Convenience In K-Town

| 17 Feb 2015 | 02:08

    Super 32 Cafe

    34 W. 32nd St. (betw. 5th & 6th Aves.), 212-736-0099

    In Koreatown, Midtown's one-block glitch of kimchee and karaoke, sits a curious oasis. It is bright. It is open all night. And it serves beer at prices Heartland natives could appreciate. Drawbacks? Well, there is one rather convenient peculiarity. But first, a primer:

    K-Town, as locals call it, bloomed in the 80s as Korean businesses filled 32nd Street's hang-dog storefronts. A microcorridor soon thrived, much like Little India in the East Village. These days, stroll the luminous neon street for everything from Hello Kitty toasters to do-it-yourself BBQ.

    In my mind's eye, K-town, much like Chinatown, was a bastion of bargain eats and drinks. The former was accurate: Eight bucks buys chili-red pork and a dozen banchan, tiny dishes, much like tapas, of pickled vegetables. It's a feast for kings of thrift. The liquor is not. At restaurants, a palm-sized bottle of soju (weak rice vodka) is typically a 10 spot; at bars, the prices can double.
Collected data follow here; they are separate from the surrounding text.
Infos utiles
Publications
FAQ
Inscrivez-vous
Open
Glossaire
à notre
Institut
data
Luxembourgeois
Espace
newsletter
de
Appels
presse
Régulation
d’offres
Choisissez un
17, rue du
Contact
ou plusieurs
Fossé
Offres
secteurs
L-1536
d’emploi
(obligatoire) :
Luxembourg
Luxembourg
    "People in this neighborhood like to show off in front of their friends," says Kimber Choi, 30, owner of K-Town's Super 32 Cafe. With few all-Korean bars in town, "they're willing to pay crazy drink prices."
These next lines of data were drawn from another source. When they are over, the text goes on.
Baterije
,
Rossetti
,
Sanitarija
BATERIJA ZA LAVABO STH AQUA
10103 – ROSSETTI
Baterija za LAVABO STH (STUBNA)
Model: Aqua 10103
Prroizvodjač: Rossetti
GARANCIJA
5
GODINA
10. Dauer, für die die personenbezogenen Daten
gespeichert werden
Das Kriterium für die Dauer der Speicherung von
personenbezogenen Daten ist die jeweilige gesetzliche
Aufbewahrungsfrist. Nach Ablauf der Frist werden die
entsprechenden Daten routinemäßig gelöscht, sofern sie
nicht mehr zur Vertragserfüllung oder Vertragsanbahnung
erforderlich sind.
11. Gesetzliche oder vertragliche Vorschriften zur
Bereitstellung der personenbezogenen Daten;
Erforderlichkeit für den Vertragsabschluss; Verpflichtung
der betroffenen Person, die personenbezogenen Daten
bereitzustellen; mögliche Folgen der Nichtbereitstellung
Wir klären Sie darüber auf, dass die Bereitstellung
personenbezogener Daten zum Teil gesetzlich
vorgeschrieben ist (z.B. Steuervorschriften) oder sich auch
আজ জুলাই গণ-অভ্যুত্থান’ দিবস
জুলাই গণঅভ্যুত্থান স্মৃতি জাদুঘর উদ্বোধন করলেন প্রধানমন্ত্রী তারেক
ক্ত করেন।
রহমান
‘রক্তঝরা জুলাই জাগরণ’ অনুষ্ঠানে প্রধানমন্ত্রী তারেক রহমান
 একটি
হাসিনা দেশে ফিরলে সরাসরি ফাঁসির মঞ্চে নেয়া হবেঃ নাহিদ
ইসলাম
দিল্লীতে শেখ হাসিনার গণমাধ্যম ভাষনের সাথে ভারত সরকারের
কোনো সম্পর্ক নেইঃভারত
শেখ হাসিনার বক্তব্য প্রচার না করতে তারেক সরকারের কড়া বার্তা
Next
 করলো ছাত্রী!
    That I quickly discover. Early one evening, my drinking companions and I sampled downstairs lounge Space 212. While the decor reminded us of Woody Allen's nebbishly futuristic Sleeper, the bartender blasted DMX. We were served microwave popcorn. And a $5.99 Sapporo bottle. This should only be the fee for beer bought at 2 a.m., when another round is vital to belting out hair-metal karaoke.
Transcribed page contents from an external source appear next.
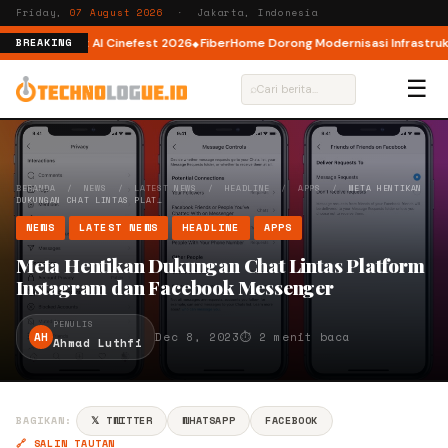
Friday,
07 August 2026
· Jakarta, Indonesia
or AI lewat AI Cinefest 2026
FiberHome Dorong Modernisasi Infrastruktur 
BREAKING
☰
⌕
BERANDA
/
NEWS
/
LATEST NEWS
/
HEADLINE
/
APPS
/
META HENTIKAN
DUKUNGAN CHAT LINTAS PLAT…
NEWS
LATEST NEWS
HEADLINE
APPS
Meta Hentikan Dukungan Chat Lintas Platform
Instagram dan Facebook Messenger
PENULIS
AH
Dec 8, 2023
⏱ 2 menit baca
Ahmad Luthfi
BAGIKAN:
𝕏 TWITTER
WHATSAPP
FACEBOOK
🔗 SALIN TAUTAN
    With that in mind, let's revisit Super 32. At first blush, the Day-Glo deli (which opened in January on, yes, 32nd Street) follows the template: Buttered bagels, turkey sandwiches and a meaty buffet appeal to famished tourists and businessmen. By serving kalguksu and bibimbap, the menu also caters to K-Town. The menus are disparate, yet upstairs, about 10 feet above the buffet, sits the bridge between palates-and the solution to highway-robbery alcohol.

    In other settings, this second-floor perch would hold harried salary men munching corned beef. Yet Choi, a Columbia grad with a masters in philosophy, saw beyond the sandwich. A few weeks after opening, her sit-down liquor license was stamped and approved. In came beer taps. Tables. A plasma-screen tv.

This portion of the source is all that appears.